The best times for shelling are at low tide and early in the morning. Search for seaside favorites such as:

Scotch Bonnets:  Thanks to their distinctive bonnet shape, these 2-4-inch-long snail shells are pretty easy to spot. Look for ridged oval shells with delicate coloration ranging from pale yellow to brown and orange.

Whelks:  With their spiral shapes and pointy ends, these familiar snail shells are also fairly easy to identify. What’s more, they come in all sizes and colors, so you can end up with an impressively varied collection.

Ocean Quahogs: You’ll often see these thick-shelled specimens scattered along the shore. They come from bivalve clams, each with two scalloped shells held together by a hinge. But the two halves often become “unhinged” in the surf, so, by the time they wash ashore, they’re usually single clam-shaped shells. Look for the distinctive clamshell shape, whitish interior, and purple rim. Also look for broken quahog-shell pieces, known for their richer purple hue.

Other Shells in the Clam Family: From Cockles to Mussels to tiny Coquinas, clamshells abound along Sandbridge Beach. Use your phone’s iNaturalist app to identify specific shells. Or simply look up common seashells via your favorite search engine.

Starfish and Sand Dollars: You’ll know them by their familiar shapes. Just make sure the specimens are dead before you pick them up and stash them in your bucket!

Driftwood

Worn smooth and whitened by the waves, these stray pieces of wood are common at Sandbridge Beach.
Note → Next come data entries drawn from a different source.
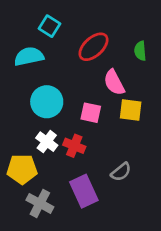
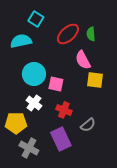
green semicircle: (140, 51) -> (91, 34), moved
pink square: (91, 113) -> (56, 84), moved
red cross: (74, 146) -> (64, 110), moved

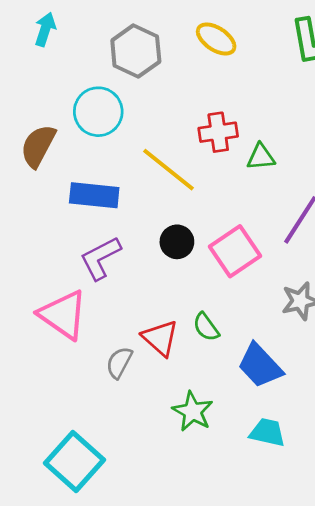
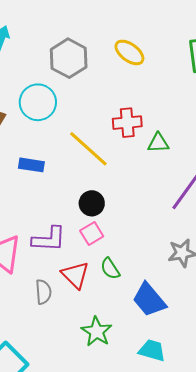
blue rectangle: (94, 195) -> (31, 165), size x0.7
pink square: (235, 251) -> (92, 234), moved, size x0.6
purple L-shape: (100, 258) -> (49, 239), moved, turned -153
gray semicircle: (119, 363) -> (43, 292), turned 145

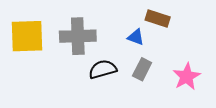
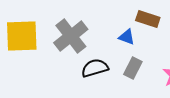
gray cross: (78, 36) -> (71, 36), turned -36

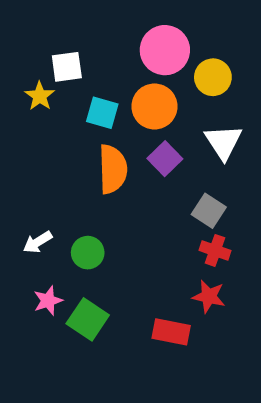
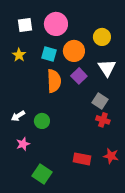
pink circle: (165, 50) -> (56, 24), moved
white square: (67, 67) -> (25, 25), moved
yellow star: (40, 96) -> (19, 55), moved
red star: (209, 296) -> (111, 156), moved
green square: (88, 319) -> (42, 174), moved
Gather as many as you can, with a special focus on distinctive shapes and sizes.

Sea Glass

What happens when bottles and other glass items break up in the surf? Over time they erode into sea glass – smooth white, green, and amber pieces that resemble glassy pebbles. See how many you can find. And be sure to look for any unusual shapes and colors.
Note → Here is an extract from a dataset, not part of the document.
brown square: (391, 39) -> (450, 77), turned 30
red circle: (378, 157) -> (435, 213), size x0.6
Lightning Glass (Fulgurites)

Have you ever seen petrified lightning? If you’re lucky, you may spot a specimen as you stroll along Sandbridge Beach.
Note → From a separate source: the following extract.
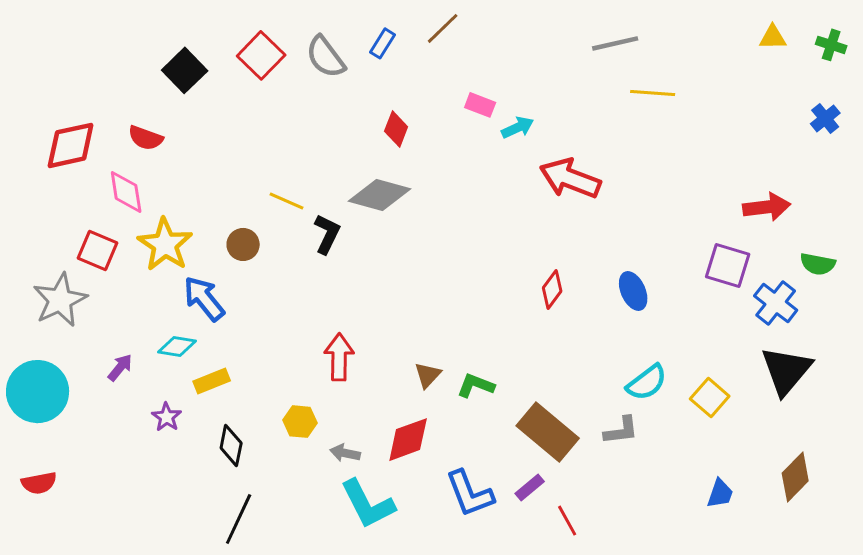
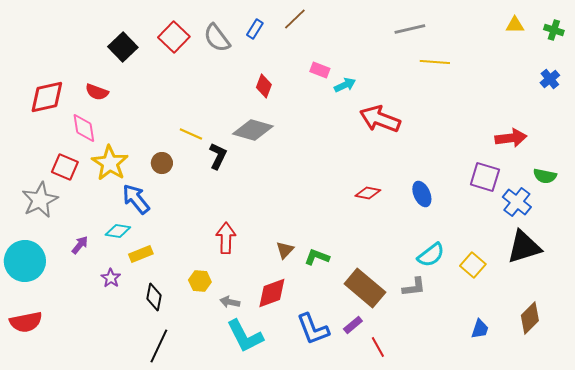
red diamond: (552, 290) -> (368, 193), turned 65
black triangle: (786, 371) -> (524, 247), turned 33
red semicircle: (39, 483) -> (26, 322), size x1.4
Also known as lightning glass, this natural miracle forms when super-hot lightning directly strikes the sand. The lightning fuses with the sand’s silica crystals to create crusted glass tubes called “fulgurites.” Each fulgurite is shaped exactly like the path the lightning bolt took as it radiated through the ground.

Most fulgurites are knobby sand-covered tubes only one or two inches in diameter. But you may find larger and stranger specimens, including some that resemble gnarly, twisted tree branches. Always handle with care – fulgurites are incredibly fragile!

Go Scavenging at Back Bay National Wildlife Refuge

Ready for a photographic scavenger hunt? Bring your smartphones and/or digital cameras to Back Bay National Wildlife Refuge, the unspoiled 9,250-acre nature preserve located just south of Sandbridge Beach.

Here, as you wander along scenic trails, scan your surroundings for all kinds of birds – ranging from native shorebirds like herons and egrets to migratory waterfowl like ducks, geese, and tundra swans. Use a birding app such as Merlin or iBird Pro to identify the birds you spot. Plus, be sure to snap plenty of photos of any other critters you encounter, including foxes, deer, salamanders, and giant loggerhead turtles. Award points for “most critters photographed,” “most unusual bird,” and so on.

Last But Not Least: Scavenging at Little Island Fishing Pier

Turn a fishing excursion into an exciting game with a scavenger hunt at Little Island Pier. See how many different kinds of fish you can identify in the waters just off the pier. Then, either take a few photos or cast your line and reel them in. Who knows? You may even spot a pod of dolphins frolicking in the surf.

There’s So Much More to See and Do at Sandbridge Beach, VA

You’ll never run out of family-friendly ways to enjoy this serene seaside haven!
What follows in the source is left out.